Originally, the Indian zamindar (land agent) was a creature of the Turks, who ruled India in the 13th century. His function was simply to skim off a fat slice (often 50%) of the peasant soil-tiller's earnings, keep a cut for himself, and turn the rest over to his superior on the feudal ladder. Under the Moguls, who followed the Turks, India's peasants were systematically exploited but rarely dispossessed.
Unconcerned. Then came Britain's merchant conquerors. The squires of the East India Co. kicked out the petty princelings and chieftains of the earlier regimes, and appointed their own zamindars from a hodgepodge of ex-rulers, bandits and local opportunists. Their only duty was to pay a fixed revenue each year to the new government. What they collected from the peasants or how they collected it was of no concern to the British. The zamindar imposed taxes at will--to pay for his daughter's wedding, his wife's funeral, his son's birth. If a peasant objected to levies as high as 80% or 90% on his crops, the zamindar could seize his land (or his daughter) in payment. The zamindars gradually became the landholders, the peasants mere sharecroppers. "The most creditable products of zamindari," wrote the London Economist, "have been Rabindranath Tagore, the poet, Liaquat Ali Khan, the Prime Minister, and the Maharaj Kumar of Vizianagram, the cricketer . . . The majority have been as vicious as Thackeray's Lord Steyne, as idle as Jane Austen's Mr. Bennett, and as drunken as a Surtees squire."

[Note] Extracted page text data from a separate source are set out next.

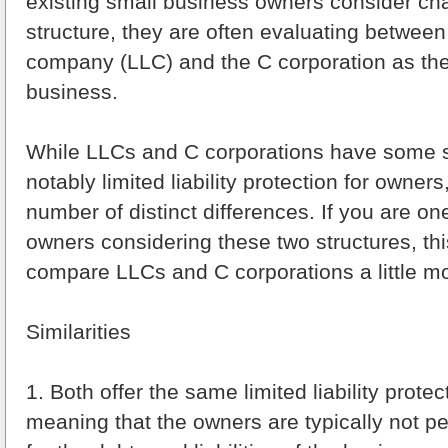
existing small business owners consider ch
structure, they are often evaluating between t
company (LLC) and the C corporation as the e
business.
While LLCs and C corporations have some si
notably limited liability protection for owner
number of distinct differences. If you are on
owners considering these two structures, this
compare LLCs and C corporations a little mo
Similarities
1. Both offer the same limited liability prote
meaning that the owners are typically not p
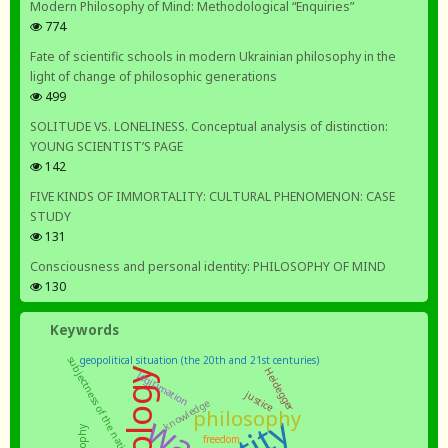
Modern Philosophy of Mind: Methodological “Enquiries”
774
Fate of scientific schools in modern Ukrainian philosophy in the
light of change of philosophic generations
499
SOLITUDE VS. LONELINESS. Conceptual analysis of distinction:
YOUNG SCIENTIST’S PAGE
142
FIVE KINDS OF IMMORTALITY: CULTURAL PHENOMENON: CASE
STUDY
131
Consciousness and personal identity: PHILOSOPHY OF MIND
130
Keywords
geopolitical situation (the 20th and 21st centuries)
subjectness of the nation
Heidegger
legitimation
justice
knowledge
philosophy
war
freedom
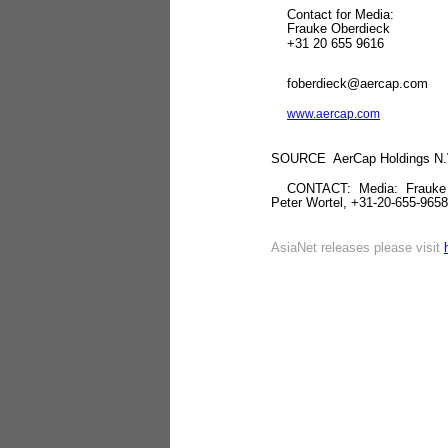
Contact for Media: Cont
Frauke Oberdieck Pe
+31 20 655 9616 +31
foberdieck@aercap.com
www.aercap.com
SOURCE AerCap Holdings N.
CONTACT: Media: Frauke Obe
Peter Wortel, +31-20-655-965
AsiaNet releases please visit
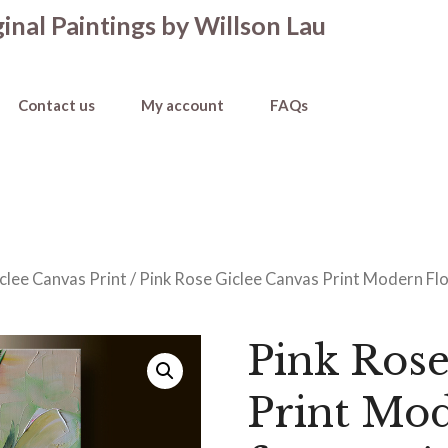
inal Paintings by Willson Lau
Contact us
My account
FAQs
clee Canvas Print
/ Pink Rose Giclee Canvas Print Modern Flo
Pink Rose
Print Mod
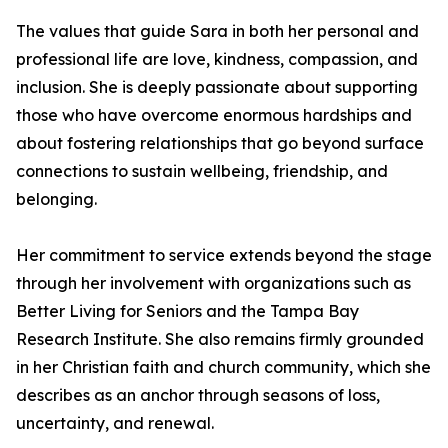
The values that guide Sara in both her personal and
professional life are love, kindness, compassion, and
inclusion. She is deeply passionate about supporting
those who have overcome enormous hardships and
about fostering relationships that go beyond surface
connections to sustain wellbeing, friendship, and
belonging.
Her commitment to service extends beyond the stage
through her involvement with organizations such as
Better Living for Seniors and the Tampa Bay
Research Institute. She also remains firmly grounded
in her Christian faith and church community, which she
describes as an anchor through seasons of loss,
uncertainty, and renewal.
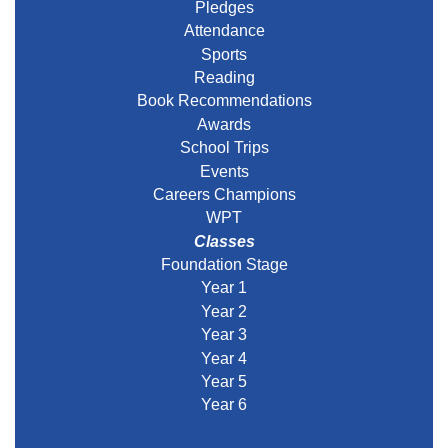
Pledges
Attendance
Sports
Reading
Book Recommendations
Awards
School Trips
Events
Careers Champions
WPT
Classes
Foundation Stage
Year 1
Year 2
Year 3
Year 4
Year 5
Year 6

Unconstitutional. For 30 years the Congress Party of Prime Minister Nehru has cried for the abolition of zamindari, but India's constitution leaves land reform to the individual states. For five, the powerful zamindars themselves fought a bill to outlaw their kind in Uttar Pradesh, largest in population of the 28 states. Last year the bill was passed, and the zamindars hired the best lawyers they could find to prove it unconstitutional. Led by Nehru, India's parliament amended the constitution against the zamindars. The Supreme Court upheld Nehru. Last week Uttar Pradesh's law came into force.

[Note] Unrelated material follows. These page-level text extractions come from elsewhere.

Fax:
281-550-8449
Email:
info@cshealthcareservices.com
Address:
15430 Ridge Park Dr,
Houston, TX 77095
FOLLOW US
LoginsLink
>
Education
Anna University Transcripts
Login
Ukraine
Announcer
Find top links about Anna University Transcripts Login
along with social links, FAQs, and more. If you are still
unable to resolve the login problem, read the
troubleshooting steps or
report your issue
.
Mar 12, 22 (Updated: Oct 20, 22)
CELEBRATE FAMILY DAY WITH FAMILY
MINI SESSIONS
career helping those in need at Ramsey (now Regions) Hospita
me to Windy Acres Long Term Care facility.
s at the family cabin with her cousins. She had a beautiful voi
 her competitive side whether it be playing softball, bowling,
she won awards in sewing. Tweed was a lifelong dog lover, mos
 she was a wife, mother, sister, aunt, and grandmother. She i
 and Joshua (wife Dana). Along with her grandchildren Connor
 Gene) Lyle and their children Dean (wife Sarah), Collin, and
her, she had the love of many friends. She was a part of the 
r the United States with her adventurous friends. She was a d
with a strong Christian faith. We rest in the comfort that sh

Uttar Pradesh's 12 million peasants will henceforth pay taxes direct to the government. They may no longer be evicted from the land they till, even though a zamindar claims it. Those willing to pay ten years of taxes in advance will be granted full ownership of their plots, including the right to sell. Meanwhile, the 2,000,000-odd dispossessed zamindars of Uttar Pradesh, many of them only small holders themselves, will be paid for their lost lands at a rate eight times the land's annual tax value.
"I congratulate you on the abolition of the system," Prime Minister Nehru told 50,000 peasants of his native Uttar Pradesh last week. "At last," said one of the cheering crowd who heard him at Modinagar, "I can walk erect."